# to many floating plants?



## Nova betta (Dec 5, 2014)

Hey guys!

I recently bought a portion a salvinia minima for my 5 gallon fluval chi. I love the look of the plants but I wonder if there are to many plants now. I have only had the plants for about 2 weeks and they have already doubled in size. There are tons of little baby leaves everywhere! I'm also worried if the plants are blocking out the light for my other plants.
I have 5 anubias plants, some buce, and java fern. Also the tank does look darker because my driftwood is still leaking tannins.

So I guess I just want your guys opinion if I should remove some of the plants, or if it is ok for now. The light is a Finnex Stingray clip on LED.


----------



## ThatFishThough (Jan 15, 2016)

A jungle! I love it! If you need to, you can build a floating ring and/or remove salvianna weekly. ;3 Do whatever you think it needs.


----------



## Nova betta (Dec 5, 2014)

ThatFishThough said:


> A jungle! I love it! If you need to, you can build a floating ring and/or remove salvianna weekly. ;3 Do whatever you think it needs.


I think I'll use a ring. It's a pain to feed him because I have to like move the plants around, not even to mention doing water changes...lol I hate it he loves it! I guess it's all for the fish!


----------



## Aqua Aurora (Oct 4, 2013)

That's how it is for half of my betta tanks! I always feed in 1 spot so after pushing the salvinia around several times ti just stays put and doesn't bloc the feeding hole.
I don't own a stingray clip on to compare its light strength (par) with what I use, but for what its worth I also keep low light plants (anubias and ferns) under the salvinia minima with lights that are raised a bit above the tank and everything has been growing fine. For water changes I cheat and pull all the salvinia out (by hand or with fishnet) and plop it in a cup/bowl, do my water change, then put it back in. But those tanks don't get water changes that often.


----------



## Nova betta (Dec 5, 2014)

Aqua Aurora said:


> That's how it is for half of my betta tanks! I always feed in 1 spot so after pushing the salvinia around several times ti just stays put and doesn't bloc the feeding hole.
> I don't own a stingray clip on to compare its light strength (par) with what I use, but for what its worth I also keep low light plants (anubias and ferns) under the salvinia minima with lights that are raised a bit above the tank and everything has been growing fine. For water changes I cheat and pull all the salvinia out (by hand or with fishnet) and plop it in a cup/bowl, do my water change, then put it back in. But those tanks don't get water changes that often.

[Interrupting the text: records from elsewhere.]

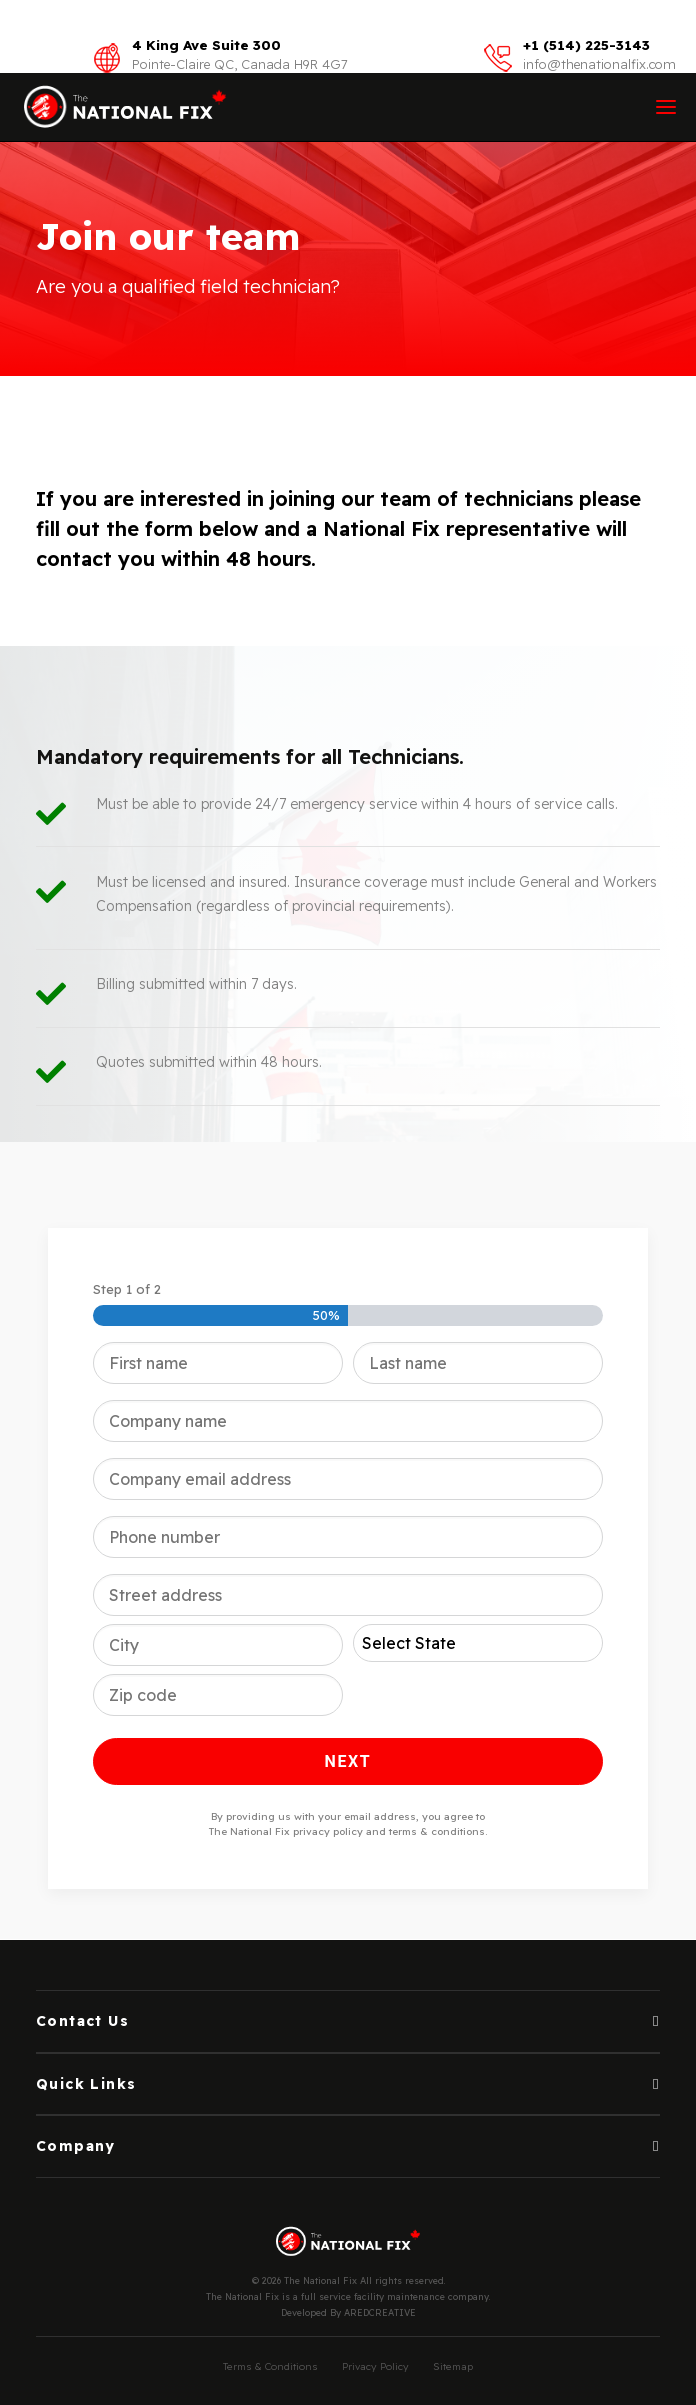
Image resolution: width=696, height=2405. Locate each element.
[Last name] (478, 1363)
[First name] (218, 1363)
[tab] (348, 2021)
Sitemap (453, 2366)
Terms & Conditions (270, 2366)
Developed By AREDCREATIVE (348, 2312)
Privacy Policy (375, 2366)
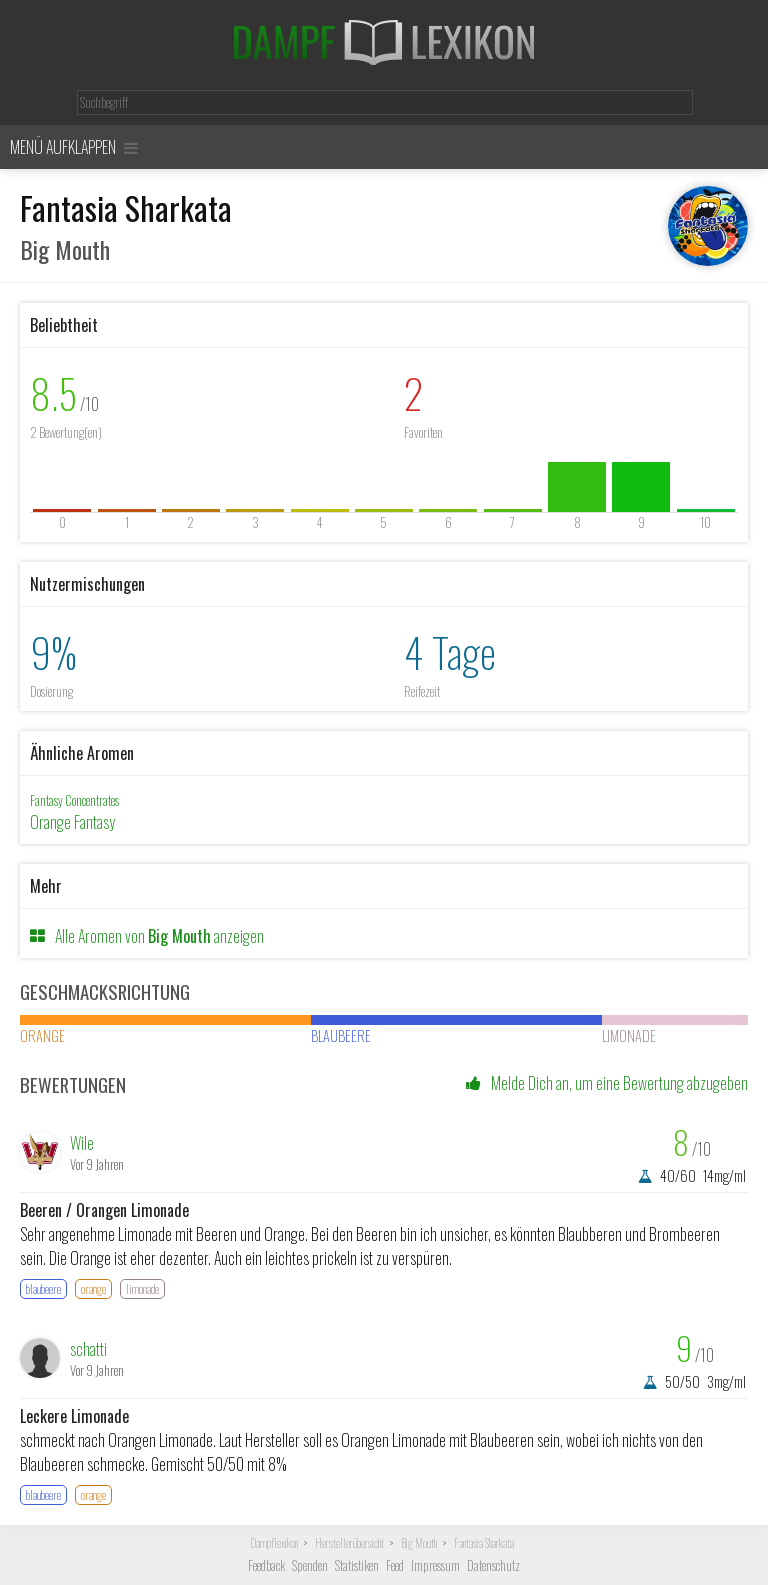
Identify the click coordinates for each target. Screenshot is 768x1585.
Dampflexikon (274, 1543)
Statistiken (357, 1565)
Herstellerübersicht (349, 1543)
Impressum (435, 1565)
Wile (82, 1143)
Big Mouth (419, 1543)
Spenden (310, 1565)
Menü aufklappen (74, 147)
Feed (395, 1565)
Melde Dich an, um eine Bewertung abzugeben (607, 1083)
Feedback (266, 1565)
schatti (88, 1349)
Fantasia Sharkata (484, 1543)
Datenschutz (493, 1565)
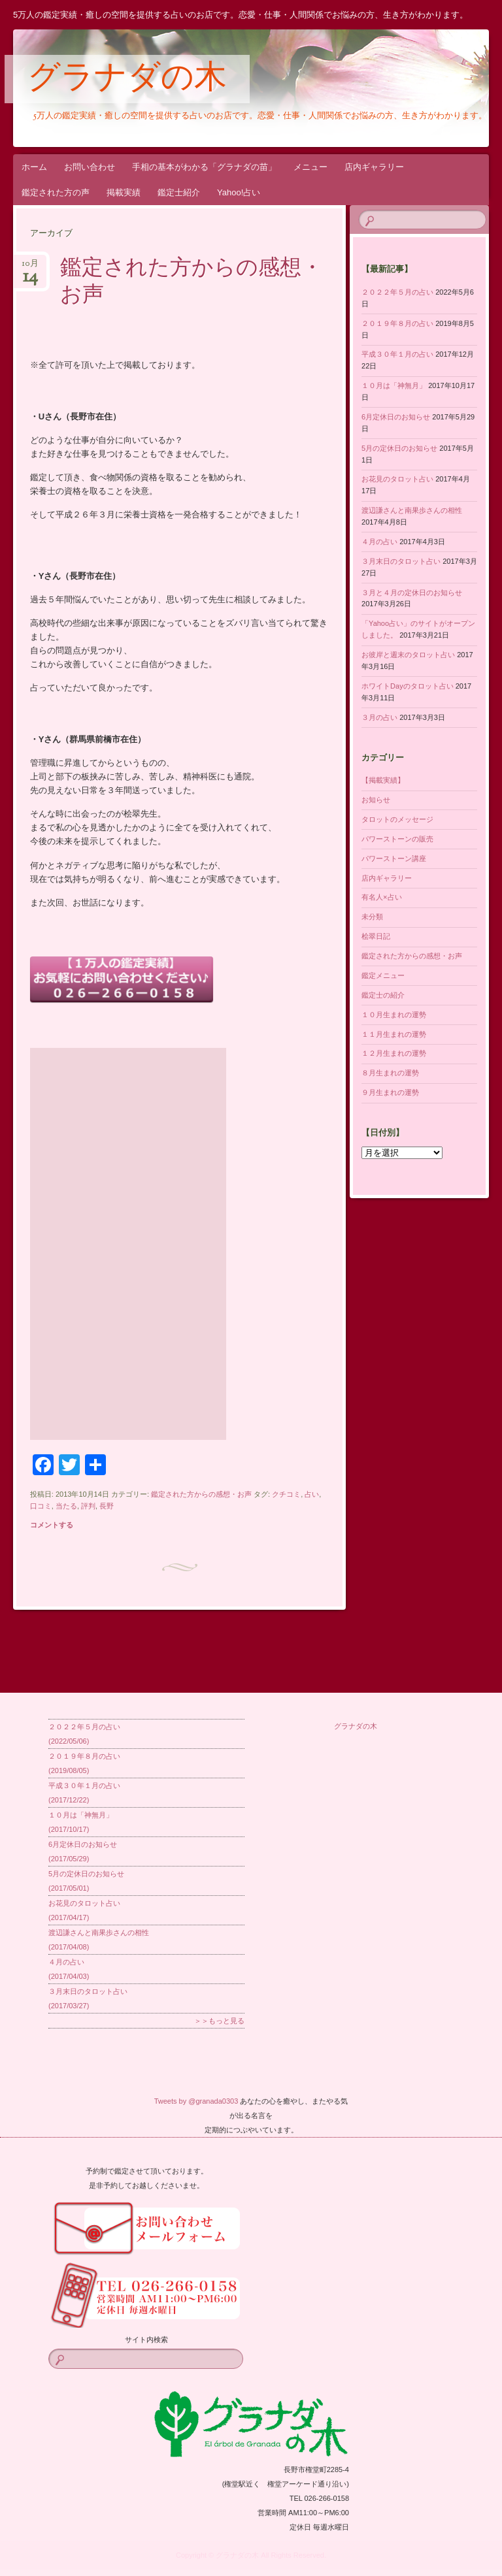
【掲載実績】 (383, 780)
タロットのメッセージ (397, 819)
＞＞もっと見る (219, 2021)
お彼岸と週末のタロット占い (408, 655)
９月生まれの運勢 (390, 1092)
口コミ (41, 1506)
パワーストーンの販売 (397, 839)
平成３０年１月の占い (397, 354)
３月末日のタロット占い (401, 561)
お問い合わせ (89, 167)
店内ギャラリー (374, 167)
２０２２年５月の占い (397, 292)
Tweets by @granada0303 (196, 2101)
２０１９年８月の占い (397, 323)
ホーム (34, 167)
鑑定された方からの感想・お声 (191, 282)
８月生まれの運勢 (390, 1073)
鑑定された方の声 (56, 192)
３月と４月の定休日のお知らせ (411, 592)
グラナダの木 (127, 79)
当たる (66, 1506)
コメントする (51, 1525)
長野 (106, 1506)
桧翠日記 (375, 936)
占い (312, 1494)
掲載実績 (124, 192)
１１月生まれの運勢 (393, 1034)
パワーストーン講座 (393, 858)
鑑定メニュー (383, 975)
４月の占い (379, 542)
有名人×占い (381, 897)
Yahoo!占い (238, 192)
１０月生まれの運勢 (393, 1015)
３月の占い (379, 717)
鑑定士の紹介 (383, 995)
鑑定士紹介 (179, 192)
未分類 (372, 917)
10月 (30, 267)
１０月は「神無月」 (393, 385)
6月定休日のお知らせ (395, 417)
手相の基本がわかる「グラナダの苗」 (204, 167)
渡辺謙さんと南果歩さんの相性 (411, 510)
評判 (88, 1506)
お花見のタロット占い (397, 479)
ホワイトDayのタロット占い (407, 686)
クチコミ (286, 1494)
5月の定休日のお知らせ (399, 448)
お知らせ (375, 800)
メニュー (310, 167)
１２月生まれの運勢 (393, 1053)
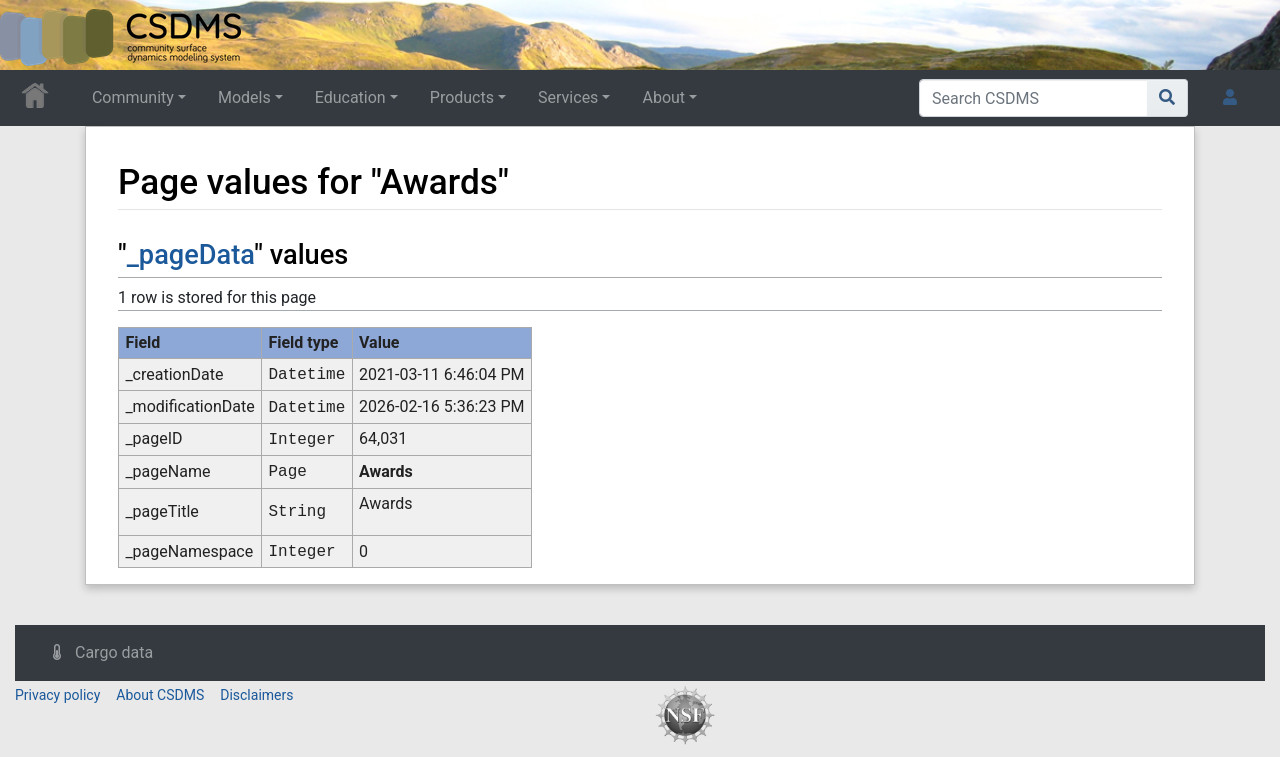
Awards (386, 471)
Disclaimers (256, 695)
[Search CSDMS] (1033, 98)
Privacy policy (57, 695)
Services (568, 97)
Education (350, 97)
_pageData (191, 255)
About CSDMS (160, 695)
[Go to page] (1167, 98)
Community (133, 97)
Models (244, 97)
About (663, 97)
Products (462, 97)
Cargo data (114, 652)
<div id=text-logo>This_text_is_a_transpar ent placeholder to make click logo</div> (32, 35)
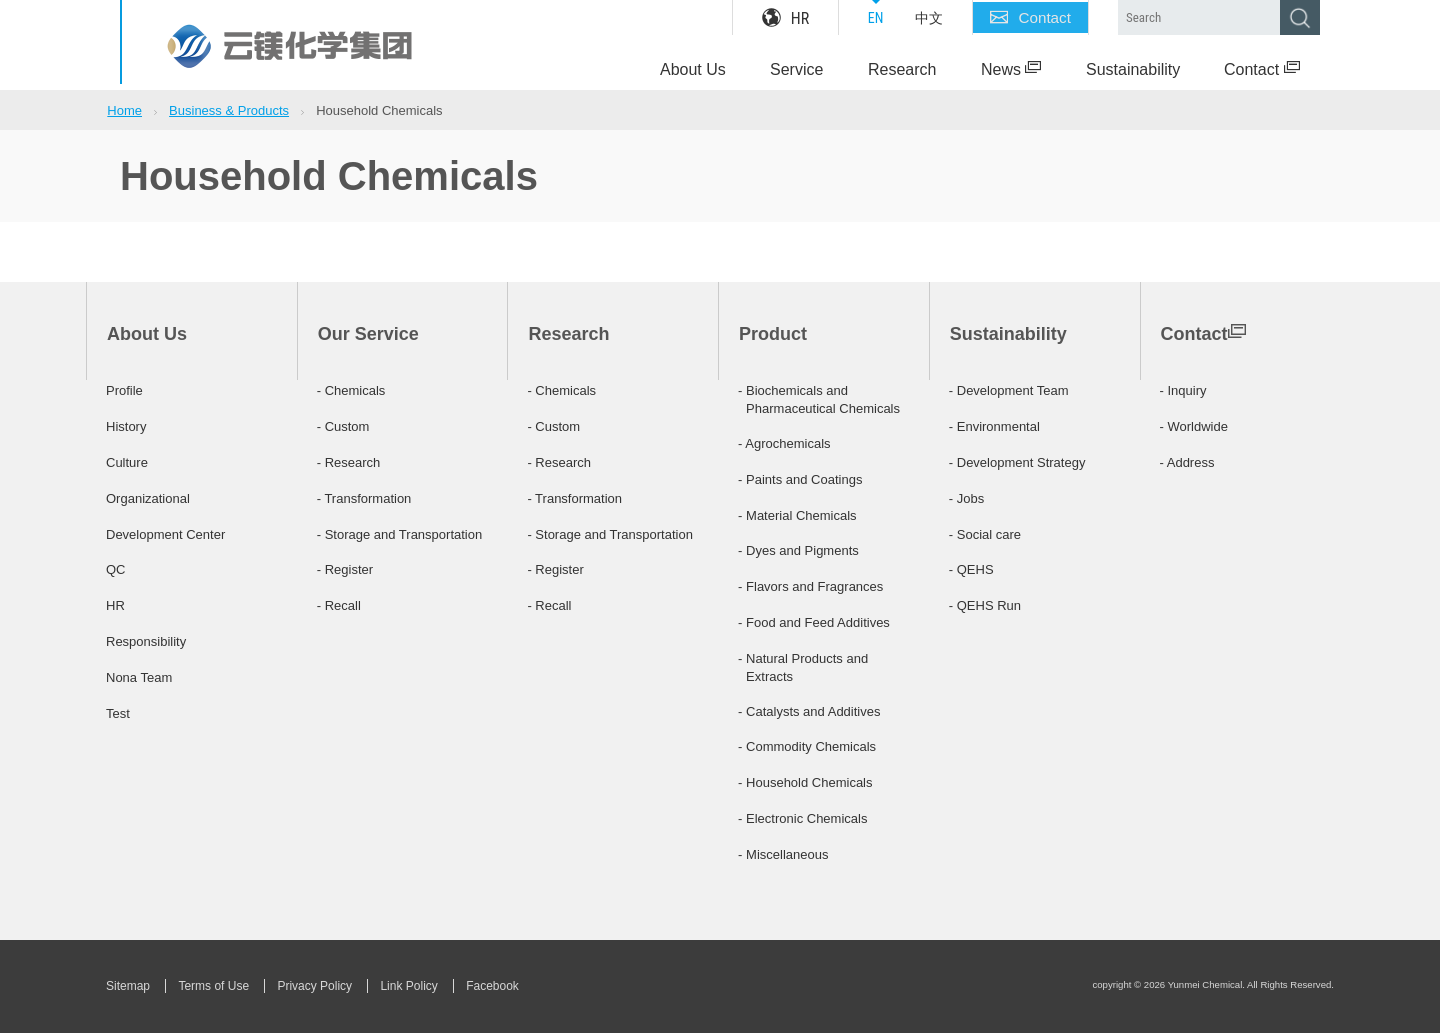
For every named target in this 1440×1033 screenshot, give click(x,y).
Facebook (492, 986)
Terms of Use (213, 986)
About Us (693, 69)
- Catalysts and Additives (809, 711)
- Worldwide (1194, 426)
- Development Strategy (1017, 462)
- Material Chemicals (797, 515)
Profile (124, 390)
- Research (349, 462)
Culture (127, 462)
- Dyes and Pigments (798, 550)
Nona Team (139, 677)
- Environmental (994, 426)
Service (796, 69)
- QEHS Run (985, 605)
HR (785, 18)
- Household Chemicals (805, 782)
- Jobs (966, 498)
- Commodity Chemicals (807, 746)
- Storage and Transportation (400, 534)
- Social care (985, 534)
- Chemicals (351, 390)
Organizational (148, 498)
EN (876, 18)
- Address (1187, 462)
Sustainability (1133, 69)
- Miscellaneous (783, 854)
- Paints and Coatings (800, 479)
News (1011, 69)
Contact (1030, 18)
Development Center (165, 534)
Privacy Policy (314, 986)
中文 (929, 18)
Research (902, 69)
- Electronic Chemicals (802, 818)
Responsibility (146, 641)
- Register (345, 569)
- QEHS (971, 569)
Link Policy (408, 986)
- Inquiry (1183, 390)
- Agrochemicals (784, 443)
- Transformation (364, 498)
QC (116, 569)
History (126, 426)
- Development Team (1009, 390)
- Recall (339, 605)
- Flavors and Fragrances (810, 586)
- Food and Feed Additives (814, 622)
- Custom (343, 426)
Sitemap (128, 986)
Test (118, 713)
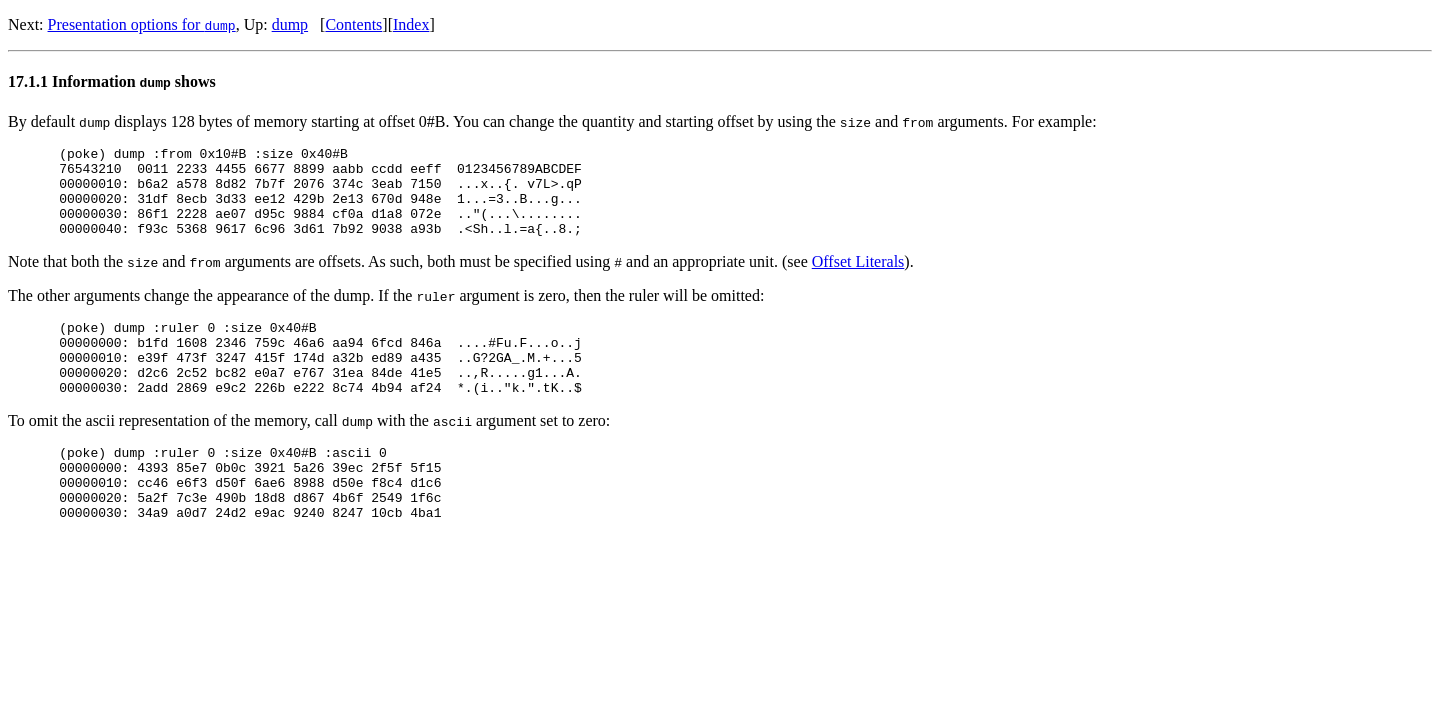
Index (411, 24)
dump (290, 24)
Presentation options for (142, 24)
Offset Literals (858, 279)
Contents (353, 24)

Thanks for all the ideas! Water changes were a pain because I would find the plants all over my room lol. So i guess I'll just cheat like you!


----------



## MadtownD (Aug 29, 2014)

I net and throw out half the Salvinia weekly, before the water change, for the reasons you mention above. It always seems to grow back. I use the garbage and am careful not to get it in sink toilet etc. as it can be highly invasive.


----------



## NickAu (Sep 28, 2015)

I think thats perfect, as long as the fish can get surface air its fine.


----------



## kitkat67 (Mar 10, 2015)

I had too many floaters a few weeks ago. It got to the point where my fish were beaching themselves on emerged amazon sword leaves to get to air.


----------



## Nova betta (Dec 5, 2014)

Thanks for all the replies! I think I'm going to get a ring and try that while removing some salvinia weekly.


----------



## 206Betta (Jan 28, 2016)

Doesn't look like too much to me. If it ever gets to the point where the salvinia are stacked on top of one another then you can remove a portion of it. It'll grow back in about a week or so anyways. So, it won't be a loss.


----------